-- DATA SUPPLIED follows --

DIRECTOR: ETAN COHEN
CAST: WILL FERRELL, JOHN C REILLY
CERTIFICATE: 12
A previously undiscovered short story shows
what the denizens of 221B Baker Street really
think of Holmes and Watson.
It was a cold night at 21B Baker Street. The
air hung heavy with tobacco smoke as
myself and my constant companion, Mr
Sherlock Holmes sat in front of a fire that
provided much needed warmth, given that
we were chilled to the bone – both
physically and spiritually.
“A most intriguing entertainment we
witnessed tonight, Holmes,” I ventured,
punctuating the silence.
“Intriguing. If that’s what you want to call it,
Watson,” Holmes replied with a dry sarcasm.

-- DATA SUPPLIED concluded --

-- WORK REQUIRED --
In the entries above, take the line containing "myself and my constant companion, Mr" and each later line through the last, and repeat them exactly. Output nothing else.

-- PROBLEM SOLUTION --
myself and my constant companion, Mr
Sherlock Holmes sat in front of a fire that
provided much needed warmth, given that
we were chilled to the bone – both
physically and spiritually.
“A most intriguing entertainment we
witnessed tonight, Holmes,” I ventured,
punctuating the silence.
“Intriguing. If that’s what you want to call it,
Watson,” Holmes replied with a dry sarcasm.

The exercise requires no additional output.